The culprit, it turns out, was a thorn, although quite how it got lodged in his knee is still a mystery.
"It was kind of a freak way it must have gone in. We think on the apex of a corner I must have clipped a bush, but I didn’t feel like I did, but I must have done at the perfect angle. And 10 days later, out pops this little thorn.
Wright says that he can "reflect on it in a funny way", and while it could well have turned out much worse, it did still have a knock-on effect on his season. A course of antibiotics running through a body on the mend from a training camp put Wright on the back foot, and it snowballed from there, with plenty of crashes and illnesses.
"Nowadays, once you lost that consistency, it’s really hard to get back to the top level."
As such, Wright describes his Classics campaign as a "write-off". Previously a top-10 finisher in the cobbled Monuments, he was a bit-part player this time around in his first big personal target with his new team. .
"I just got my head kicked in, basically.
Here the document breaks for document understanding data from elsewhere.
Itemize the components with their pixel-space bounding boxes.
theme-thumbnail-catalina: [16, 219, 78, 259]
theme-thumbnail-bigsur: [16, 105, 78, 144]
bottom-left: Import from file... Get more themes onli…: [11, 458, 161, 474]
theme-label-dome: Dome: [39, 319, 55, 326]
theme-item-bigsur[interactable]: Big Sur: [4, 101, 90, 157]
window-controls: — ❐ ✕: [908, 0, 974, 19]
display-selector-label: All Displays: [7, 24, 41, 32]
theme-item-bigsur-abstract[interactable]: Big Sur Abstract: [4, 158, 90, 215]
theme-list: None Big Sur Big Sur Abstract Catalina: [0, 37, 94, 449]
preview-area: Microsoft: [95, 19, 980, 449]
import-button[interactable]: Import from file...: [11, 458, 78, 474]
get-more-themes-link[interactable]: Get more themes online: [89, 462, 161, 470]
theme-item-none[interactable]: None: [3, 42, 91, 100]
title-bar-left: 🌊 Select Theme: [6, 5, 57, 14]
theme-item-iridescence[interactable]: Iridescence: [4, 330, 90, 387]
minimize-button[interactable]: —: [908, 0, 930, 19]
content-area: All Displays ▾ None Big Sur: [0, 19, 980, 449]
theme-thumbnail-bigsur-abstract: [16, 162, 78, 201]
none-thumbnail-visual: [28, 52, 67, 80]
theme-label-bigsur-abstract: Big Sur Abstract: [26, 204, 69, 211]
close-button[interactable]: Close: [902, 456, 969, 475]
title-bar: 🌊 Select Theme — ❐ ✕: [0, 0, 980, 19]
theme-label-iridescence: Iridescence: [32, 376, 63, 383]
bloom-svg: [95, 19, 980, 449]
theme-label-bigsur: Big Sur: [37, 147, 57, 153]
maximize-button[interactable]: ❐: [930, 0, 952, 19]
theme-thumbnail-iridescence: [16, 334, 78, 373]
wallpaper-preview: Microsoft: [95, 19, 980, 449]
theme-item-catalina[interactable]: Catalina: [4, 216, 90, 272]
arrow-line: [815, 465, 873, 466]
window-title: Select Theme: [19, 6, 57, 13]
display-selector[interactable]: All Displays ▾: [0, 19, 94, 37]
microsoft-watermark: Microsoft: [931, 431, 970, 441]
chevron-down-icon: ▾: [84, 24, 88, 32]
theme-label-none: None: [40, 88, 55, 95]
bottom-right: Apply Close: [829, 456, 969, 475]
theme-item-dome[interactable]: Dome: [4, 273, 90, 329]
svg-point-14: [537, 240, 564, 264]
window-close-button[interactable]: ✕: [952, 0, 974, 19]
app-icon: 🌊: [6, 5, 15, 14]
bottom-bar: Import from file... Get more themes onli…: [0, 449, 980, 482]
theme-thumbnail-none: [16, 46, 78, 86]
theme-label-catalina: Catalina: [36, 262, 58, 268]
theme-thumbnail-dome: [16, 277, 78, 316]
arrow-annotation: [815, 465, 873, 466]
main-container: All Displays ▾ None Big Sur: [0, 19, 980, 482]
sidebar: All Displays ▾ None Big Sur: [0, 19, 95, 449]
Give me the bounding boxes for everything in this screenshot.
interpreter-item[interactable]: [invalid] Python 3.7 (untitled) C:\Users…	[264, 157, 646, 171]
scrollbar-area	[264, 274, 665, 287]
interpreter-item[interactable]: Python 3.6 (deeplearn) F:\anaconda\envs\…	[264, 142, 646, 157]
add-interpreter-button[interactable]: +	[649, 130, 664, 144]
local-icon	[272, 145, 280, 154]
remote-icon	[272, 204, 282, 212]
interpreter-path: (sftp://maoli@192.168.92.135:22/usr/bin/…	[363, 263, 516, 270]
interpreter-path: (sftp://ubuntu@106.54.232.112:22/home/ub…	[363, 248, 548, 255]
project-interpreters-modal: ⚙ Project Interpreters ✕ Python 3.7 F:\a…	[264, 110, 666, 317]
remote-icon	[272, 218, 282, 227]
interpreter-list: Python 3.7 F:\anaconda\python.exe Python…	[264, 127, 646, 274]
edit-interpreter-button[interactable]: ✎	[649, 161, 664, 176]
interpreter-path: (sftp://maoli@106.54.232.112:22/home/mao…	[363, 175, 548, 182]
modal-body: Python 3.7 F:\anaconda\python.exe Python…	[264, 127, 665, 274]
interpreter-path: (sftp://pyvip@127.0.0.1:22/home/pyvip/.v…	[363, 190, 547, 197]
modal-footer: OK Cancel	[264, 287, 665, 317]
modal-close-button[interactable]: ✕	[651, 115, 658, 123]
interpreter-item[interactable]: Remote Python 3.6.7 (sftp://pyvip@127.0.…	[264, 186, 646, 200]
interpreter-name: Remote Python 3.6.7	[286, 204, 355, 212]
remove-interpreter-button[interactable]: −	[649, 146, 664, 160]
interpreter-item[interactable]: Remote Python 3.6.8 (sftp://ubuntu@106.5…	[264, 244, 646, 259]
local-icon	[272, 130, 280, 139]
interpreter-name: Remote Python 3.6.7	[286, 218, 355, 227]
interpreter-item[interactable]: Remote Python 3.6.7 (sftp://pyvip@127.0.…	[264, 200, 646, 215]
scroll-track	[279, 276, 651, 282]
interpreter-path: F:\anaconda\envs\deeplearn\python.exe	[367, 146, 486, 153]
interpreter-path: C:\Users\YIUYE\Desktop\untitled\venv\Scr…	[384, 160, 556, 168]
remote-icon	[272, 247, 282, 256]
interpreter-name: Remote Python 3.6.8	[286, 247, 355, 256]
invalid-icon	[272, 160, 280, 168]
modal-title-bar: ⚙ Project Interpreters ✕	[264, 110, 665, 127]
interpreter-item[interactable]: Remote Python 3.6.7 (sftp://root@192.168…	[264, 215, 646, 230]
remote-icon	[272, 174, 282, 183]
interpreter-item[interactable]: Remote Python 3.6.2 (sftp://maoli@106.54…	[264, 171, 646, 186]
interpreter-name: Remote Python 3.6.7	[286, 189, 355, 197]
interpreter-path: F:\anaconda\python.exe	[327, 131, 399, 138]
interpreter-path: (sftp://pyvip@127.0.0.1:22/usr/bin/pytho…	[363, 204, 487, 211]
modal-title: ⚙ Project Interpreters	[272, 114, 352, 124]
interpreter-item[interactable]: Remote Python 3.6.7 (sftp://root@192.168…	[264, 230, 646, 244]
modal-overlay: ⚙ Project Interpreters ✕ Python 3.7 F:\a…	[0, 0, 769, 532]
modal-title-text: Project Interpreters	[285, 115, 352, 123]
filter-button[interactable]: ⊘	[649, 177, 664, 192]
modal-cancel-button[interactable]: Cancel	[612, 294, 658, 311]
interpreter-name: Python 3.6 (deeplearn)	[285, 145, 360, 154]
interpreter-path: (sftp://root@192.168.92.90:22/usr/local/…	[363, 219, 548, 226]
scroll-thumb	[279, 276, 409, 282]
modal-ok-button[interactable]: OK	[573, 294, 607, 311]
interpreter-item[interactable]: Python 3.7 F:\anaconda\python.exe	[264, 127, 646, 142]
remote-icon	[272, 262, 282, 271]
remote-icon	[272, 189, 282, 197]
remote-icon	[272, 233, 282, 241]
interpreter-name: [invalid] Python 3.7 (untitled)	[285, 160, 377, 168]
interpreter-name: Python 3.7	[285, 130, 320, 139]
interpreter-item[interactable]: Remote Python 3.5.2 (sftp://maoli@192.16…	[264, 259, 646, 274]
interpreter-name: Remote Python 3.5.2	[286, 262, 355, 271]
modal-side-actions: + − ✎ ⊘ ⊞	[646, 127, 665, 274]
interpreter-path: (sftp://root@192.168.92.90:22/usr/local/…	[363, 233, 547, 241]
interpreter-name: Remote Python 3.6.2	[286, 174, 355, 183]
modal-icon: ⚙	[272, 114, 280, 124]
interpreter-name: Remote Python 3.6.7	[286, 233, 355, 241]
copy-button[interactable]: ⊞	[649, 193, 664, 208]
And you know, sometimes in terms of shape that can be a good thing, but mentally it wasn't the easiest thing."
Nor was it the easiest thing to suffer another injury to his knee, forcing him to scrap his post-Classics holiday plans and pay several visits to the physio.
"I think there’s a lot of value in stepping away from it all for a very good few days at the right points of the year," he says. "This wasn’t the ideal complete mental switch-off, but from a resting point of view it was kind of perfect."
Getting back into the swing of things and racing with Pidcock
Wright returned in May and entered a string of lower-level one-day races, which, along with the pair of runner-up finishes, saw him place 11th at GP du Morbihan and ninth at Tro-Bro Léon. He then built towards the Tour de France via an altitude camp and the Tour de Suisse.
"One of the reasons I joined the team was to try and get my hands in the air again, and race some smaller races, and get a feel for race finals and everything. And yeah, in that block of races I was really able to do that. It was nice to sort of bounce back and be active in races again. I felt like a new man heading towards this part of the season."
Wright took something of a risk in making that switch of teams, in that Pinarello-Q36.5 is a second-division outfit that’s still establishing itself and still relying on UCI points to enter the biggest races like the Tour de France.
"What I've seen the last few months is that their approach and where they are with things like nutrition… there's nothing I can see that's any different. A lot of the things this team does are more professional and better than the environment I was in before."
In any case, there was already a glaring precedent for how a big-name star was already thriving at Pinarello-Q36.5, with fellow Brit Tom Pidcock winning five races and placing third at the Vuelta a España last year.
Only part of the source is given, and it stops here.